Tom started his project in the corner furthest away from the loft hatch, and slowly worked his way back from over there.
“Place a wooden board to lean on at a right angle to the joists next to those you’re placing insulation in,” he said.
“Then place the first roll between the joists, being careful to leave a gap of around 25mm away from the eaves to ensure the area can remain well ventilated and condensation free.
“Be sure to push the insulation against the joists so there aren’t any gaps, but don’t apply so much pressure that you squish it.
“If you need to join two rolls of insulation together, place them so they are close together, but don’t make them overlap.
“If you need to cut the insulation, be sure to use a long and sharp knife which has a serrated edge – a bread knife is a good option.”
Before you head into your loft, you’ll want to make sure you’ve got the right protective equipment.
Tom said he wore gloves, a dust mask and safety goggles to prevent dust and debris from causing irritation.
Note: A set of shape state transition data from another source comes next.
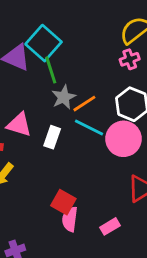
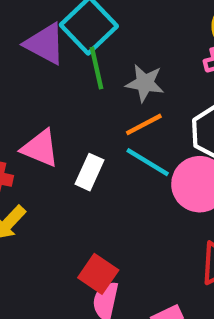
gray star: (64, 97) -> (145, 83), moved, turned 30

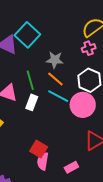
green line: (97, 68) -> (30, 80), moved
orange line: (144, 124) -> (55, 79), turned 72

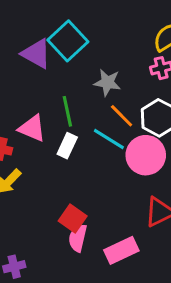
orange line: (55, 79) -> (122, 116), moved
pink rectangle: (71, 167) -> (121, 250), size x1.5

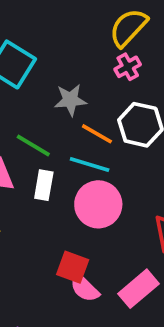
green line: (67, 111) -> (33, 145), turned -32
pink circle: (146, 155) -> (98, 204), moved
pink semicircle: (78, 238) -> (84, 288), turned -44

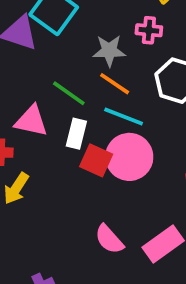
pink cross: (128, 67) -> (149, 30), moved, turned 30
orange line: (97, 134) -> (115, 84), moved
red square: (73, 267) -> (96, 160), moved

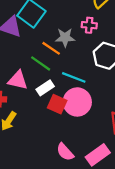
orange line: (115, 84) -> (51, 48), moved
white rectangle: (76, 134) -> (45, 88), turned 42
You also want to make sure you don’t waste money buying excess materials, so get the right measurements before making a purchase.
Use a tape measure to work out the overall surface area, then consider the length and thickness of the insulation you want to buy.
The government recommends an insulation depth of 270mm as the minimum for glass mineral wool.
Tom started looking at ways to insulate his home to save money on his energy bills.
Families are currently in the middle of an energy crisis with soaring wholesale gas prices pushing up the price of household bills.
The energy price cap – which sets a limit on the rates you pay for each unit of electricity and gas – also shot up by £139 last month.
According to the Energy Saving Trust, having good loft insulation can save consumers an average of £150 per year.